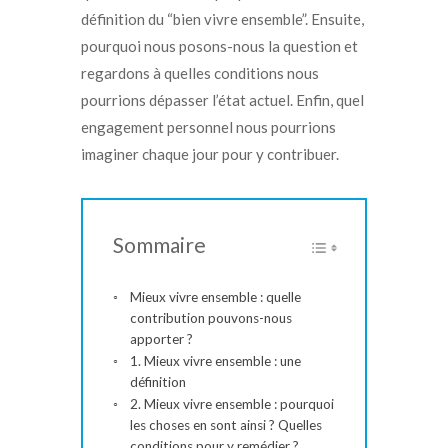
définition du “bien vivre ensemble”. Ensuite,
pourquoi nous posons-nous la question et
regardons à quelles conditions nous
pourrions dépasser l’état actuel. Enfin, quel
engagement personnel nous pourrions
imaginer chaque jour pour y contribuer.
Sommaire
Mieux vivre ensemble : quelle
contribution pouvons-nous
apporter ?
1. Mieux vivre ensemble : une
définition
2. Mieux vivre ensemble : pourquoi
les choses en sont ainsi ? Quelles
conditions pour y remédier ?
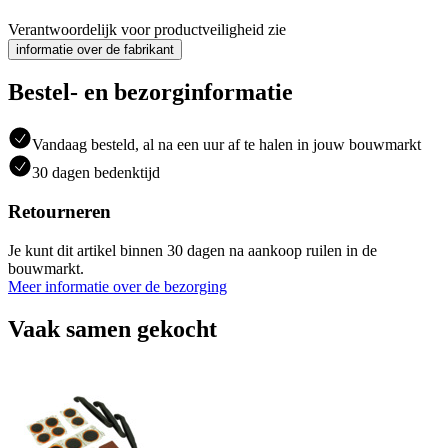
Verantwoordelijk voor productveiligheid zie
informatie over de fabrikant
Bestel- en bezorginformatie
Vandaag besteld, al na een uur af te halen in jouw bouwmarkt
30 dagen bedenktijd
Retourneren
Je kunt dit artikel binnen 30 dagen na aankoop ruilen in de
bouwmarkt.
Meer informatie over de bezorging
Vaak samen gekocht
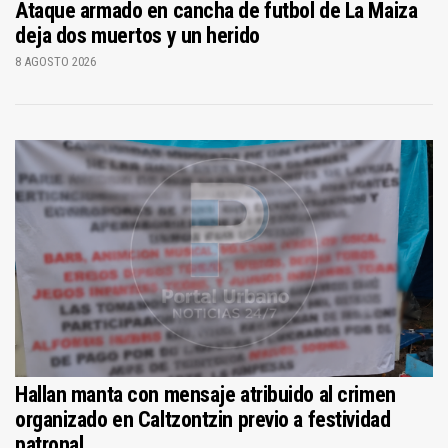
Ataque armado en cancha de futbol de La Maiza
deja dos muertos y un herido
8 AGOSTO 2026
Hallan manta con mensaje atribuido al crimen
organizado en Caltzontzin previo a festividad
patronal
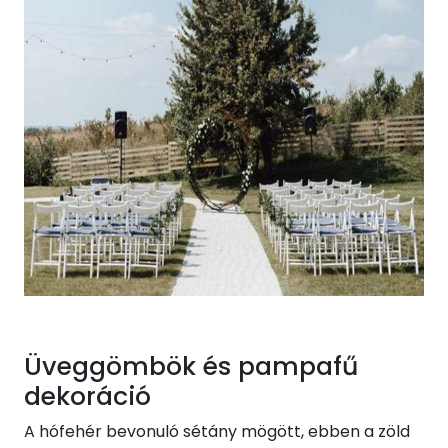
Üveggömbök és pampafű
dekoráció
A hófehér bevonuló sétány mögött, ebben a zöld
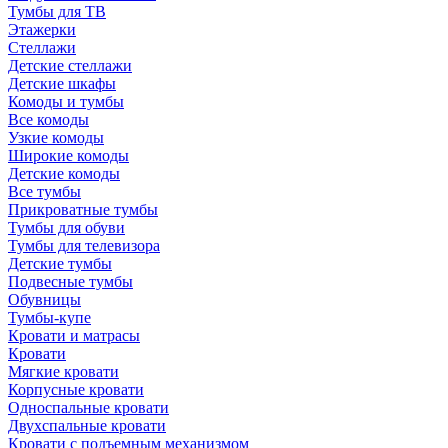
Тумбы для ТВ
Этажерки
Стеллажи
Детские стеллажи
Детские шкафы
Комоды и тумбы
Все комоды
Узкие комоды
Широкие комоды
Детские комоды
Все тумбы
Прикроватные тумбы
Тумбы для обуви
Тумбы для телевизора
Детские тумбы
Подвесные тумбы
Обувницы
Тумбы-купе
Кровати и матрасы
Кровати
Мягкие кровати
Корпусные кровати
Односпальные кровати
Двухспальные кровати
Кровати с подъемным механизмом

※

▶ _Exercise goal_:
An exact copy of the data above is required, printed without its pictures.

▶ _Response to the task_:
définition du “bien vivre ensemble”. Ensuite,
pourquoi nous posons-nous la question et
regardons à quelles conditions nous
pourrions dépasser l’état actuel. Enfin, quel
engagement personnel nous pourrions
imaginer chaque jour pour y contribuer.
Sommaire
Mieux vivre ensemble : quelle
contribution pouvons-nous
apporter ?
1. Mieux vivre ensemble : une
définition
2. Mieux vivre ensemble : pourquoi
les choses en sont ainsi ? Quelles
conditions pour y remédier ?
Verantwoordelijk voor productveiligheid zie
informatie over de fabrikant
Bestel- en bezorginformatie
Vandaag besteld, al na een uur af te halen in jouw bouwmarkt
30 dagen bedenktijd
Retourneren
Je kunt dit artikel binnen 30 dagen na aankoop ruilen in de
bouwmarkt.
Meer informatie over de bezorging
Vaak samen gekocht
Ataque armado en cancha de futbol de La Maiza
deja dos muertos y un herido
8 AGOSTO 2026
Hallan manta con mensaje atribuido al crimen
organizado en Caltzontzin previo a festividad
patronal
Üveggömbök és pampafű
dekoráció
A hófehér bevonuló sétány mögött, ebben a zöld
Тумбы для ТВ
Этажерки
Стеллажи
Детские стеллажи
Детские шкафы
Комоды и тумбы
Все комоды
Узкие комоды
Широкие комоды
Детские комоды
Все тумбы
Прикроватные тумбы
Тумбы для обуви
Тумбы для телевизора
Детские тумбы
Подвесные тумбы
Обувницы
Тумбы-купе
Кровати и матрасы
Кровати
Мягкие кровати
Корпусные кровати
Односпальные кровати
Двухспальные кровати
Кровати с подъемным механизмом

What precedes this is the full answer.